*** PROVIDED RECORDS ***

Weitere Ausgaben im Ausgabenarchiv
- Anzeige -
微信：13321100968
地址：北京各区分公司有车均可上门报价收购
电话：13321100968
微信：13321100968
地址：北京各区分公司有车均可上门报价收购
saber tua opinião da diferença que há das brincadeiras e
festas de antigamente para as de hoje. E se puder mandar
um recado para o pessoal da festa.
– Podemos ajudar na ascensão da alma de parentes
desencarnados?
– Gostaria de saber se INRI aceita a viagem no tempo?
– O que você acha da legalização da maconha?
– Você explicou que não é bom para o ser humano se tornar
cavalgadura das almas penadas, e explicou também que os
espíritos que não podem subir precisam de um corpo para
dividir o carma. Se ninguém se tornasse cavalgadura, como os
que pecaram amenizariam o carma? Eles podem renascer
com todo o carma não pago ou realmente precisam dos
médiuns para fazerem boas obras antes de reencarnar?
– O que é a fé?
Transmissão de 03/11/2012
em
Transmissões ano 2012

***
*** PROVIDED RECORDS ***

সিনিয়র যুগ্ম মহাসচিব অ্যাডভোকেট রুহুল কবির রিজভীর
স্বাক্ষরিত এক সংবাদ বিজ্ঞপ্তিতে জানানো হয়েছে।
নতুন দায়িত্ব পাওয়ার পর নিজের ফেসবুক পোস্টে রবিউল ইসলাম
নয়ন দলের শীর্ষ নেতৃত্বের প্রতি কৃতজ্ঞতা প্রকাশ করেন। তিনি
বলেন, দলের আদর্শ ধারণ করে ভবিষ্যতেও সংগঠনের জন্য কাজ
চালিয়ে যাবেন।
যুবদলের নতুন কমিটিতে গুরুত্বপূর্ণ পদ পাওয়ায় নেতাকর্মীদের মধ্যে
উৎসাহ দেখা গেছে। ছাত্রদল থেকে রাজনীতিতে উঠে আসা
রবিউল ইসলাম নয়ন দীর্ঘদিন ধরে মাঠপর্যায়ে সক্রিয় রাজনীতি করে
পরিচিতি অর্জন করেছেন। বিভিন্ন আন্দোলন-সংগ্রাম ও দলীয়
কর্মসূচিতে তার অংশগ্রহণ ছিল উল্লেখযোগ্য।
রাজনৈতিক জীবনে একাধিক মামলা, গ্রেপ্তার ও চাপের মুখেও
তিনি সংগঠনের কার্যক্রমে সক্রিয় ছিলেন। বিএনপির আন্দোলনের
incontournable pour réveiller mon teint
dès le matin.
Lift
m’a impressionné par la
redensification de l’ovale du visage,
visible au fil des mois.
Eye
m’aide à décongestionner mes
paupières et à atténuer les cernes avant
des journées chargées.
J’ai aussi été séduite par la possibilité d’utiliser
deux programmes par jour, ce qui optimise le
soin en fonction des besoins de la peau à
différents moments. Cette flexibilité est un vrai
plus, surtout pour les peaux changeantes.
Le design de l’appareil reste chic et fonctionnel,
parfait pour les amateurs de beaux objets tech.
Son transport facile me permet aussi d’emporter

***

WHAT YOU SHOULD DO – Whenever the word "saber" shows up in a line of the entries, list that line.

TASK RESULT –
saber tua opinião da diferença que há das brincadeiras e
– Gostaria de saber se INRI aceita a viagem no tempo?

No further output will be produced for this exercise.